Système de suivi du temps 

En cas d’application d’un horaire flottant l’employeur doit prévoir pour chaque travailleur concerné un système de suivi du temps qui enregistre les deux données suivantes: l’identité du travailleur et par jour la durée de sa prestation de travail. Lorsqu’il s’agit d’un travailleur à temps partiel avec un horaire fixe, il faudra en outre consigner le début et la fin de ses prestations de travail et de ses pauses. Il n’est pas exigé que ces données soient enregistrées électroniquement.

Le système de suivi du temps doit conserver ces données pendant la période de référence en cours et doit pouvoir être consulté par chaque travailleur occupé sur base de l’horaire flottant ainsi que par le service d’inspection du travail compétent. Les données consignées par le système de suivi du temps doivent être conservées durant une période de cinq ans après la fin du jour auquel se rapportent les données. L’employeur doit veiller à ce que le travailleur puisse prendre connaissance du nombre précis d’heures qu’il a presté  dans la période de référence en plus ou en moins par rapport à la durée hebdomadaire moyenne de l’horaire flottant.

Disposition transitoire 

L’application d’un système d’horaires flottants n’était pas règlementée avant l’entrée en vigueur de la loi concernant le travail faisable et maniable et même en contradiction avec la législation. . Il est vrai que dans la pratique une telle application était tolérée par le Contrôle des Lois sociales compétent, sous réserve du respect de certaines conditions.
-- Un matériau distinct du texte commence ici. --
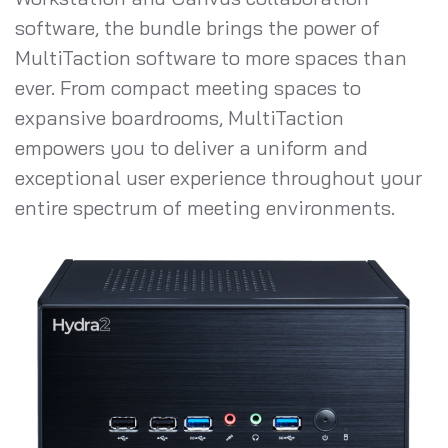
software, the bundle brings the power of
MultiTaction software to more spaces than
ever. From compact meeting spaces to
expansive boardrooms, MultiTaction
empowers you to deliver a uniform and
exceptional user experience throughout your
entire spectrum of meeting environments.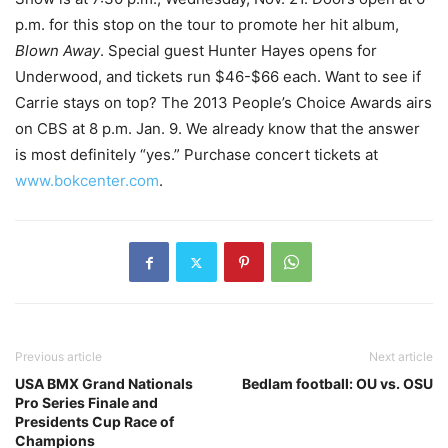
p.m. for this stop on the tour to promote her hit album,
Blown Away
. Special guest Hunter Hayes opens for
Underwood, and tickets run $46-$66 each. Want to see if
Carrie stays on top? The 2013 People’s Choice Awards airs
on CBS at 8 p.m. Jan. 9. We already know that the answer
is most definitely “yes.” Purchase concert tickets at
www.bokcenter.com
.
Previous article
Next article
USA BMX Grand Nationals
Bedlam football: OU vs. OSU
Pro Series Finale and
Presidents Cup Race of
Champions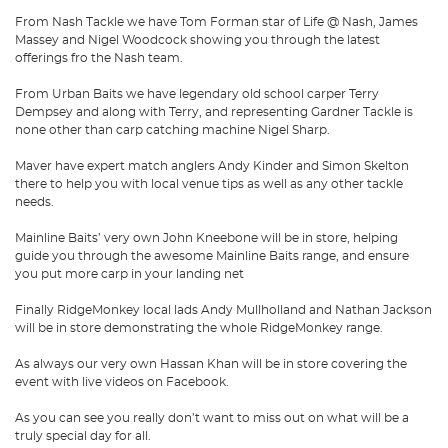
From Nash Tackle we have Tom Forman star of Life @ Nash, James
Massey and Nigel Woodcock showing you through the latest
offerings fro the Nash team.
From Urban Baits we have legendary old school carper Terry
Dempsey and along with Terry, and representing Gardner Tackle is
none other than carp catching machine Nigel Sharp.
Maver have expert match anglers Andy Kinder and Simon Skelton
there to help you with local venue tips as well as any other tackle
needs.
Mainline Baits’ very own John Kneebone will be in store, helping
guide you through the awesome Mainline Baits range, and ensure
you put more carp in your landing net
Finally RidgeMonkey local lads Andy Mullholland and Nathan Jackson
will be in store demonstrating the whole RidgeMonkey range.
As always our very own Hassan Khan will be in store covering the
event with live videos on Facebook.
As you can see you really don’t want to miss out on what will be a
truly special day for all.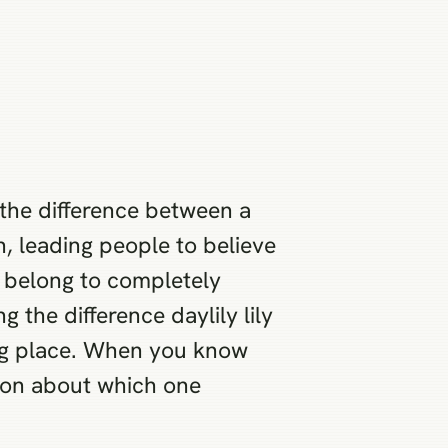
 the difference between a
, leading people to believe
ey belong to completely
 the difference daylily lily
ong place. When you know
ion about which one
C’est ainsi que seule une variabilité des horaires était tolérée sans que les limites maximales journalières et hebdomadaires soient dépassées.

La loi concernant le travail faisable et maniable prévoit à présent une disposition transitoire pour les régimes d’horaires flottants qui, avant la loi concernant le travail faisable et maniable, avaient été mis en pratique dans les entreprises.

Par convention collective de travail déposée au Greffe de la Direction générale des Relations collectives de travail du Service public fédéral Emploi, travail et Concertation sociale au plus tard le 30 juin 2017, ou par  règlement de travail dans lequel les dispositions concernées sont insérées pour le 30 juin 2017 au plus tard, il peut être dérogé aux dispositions du cadre légal en ce qui concerne les horaires flottants  inséré par la loi concernant le travail faisable et le travail maniable, pour autant que dans cette convention collective de travail ou ce règlement de travail il y soit formalisé un régime d’horaires flottants déjà appliqué avant le 1er février 2017 dans l’entreprise. Jusqu’à l’entrée en vigueur de ce régime formalisé et jusqu’au plus tard le 30 juin 2017, le régime déjà appliqué dans l’entreprise restera en vigueur.

Les entreprises qui souhaitent, en dérogation aux nouvelles règles, conserver leur système actuel d’horaires flottants, doivent dès lors, au plus tard le 30 juin 2017, formaliser les régime actuel dans une CCT déposée au greffe ou dans un règlement de travail.

Seuls les systèmes d’horaires flottants qui dans le passé répondaient aux conditions de la tolérance du Contrôle des lois sociales compétent peuvent faire usage de cette disposition transitoire.

Entrée en vigueur des nouvelles règles : 1er février 2017 

Mise en œuvre du système d’horaires flottants par une convention collective de travail ou un règlement de travail.

Source : Loi du 5 mars 2017 sur le travail faisable et maniable, art. 68 à 75.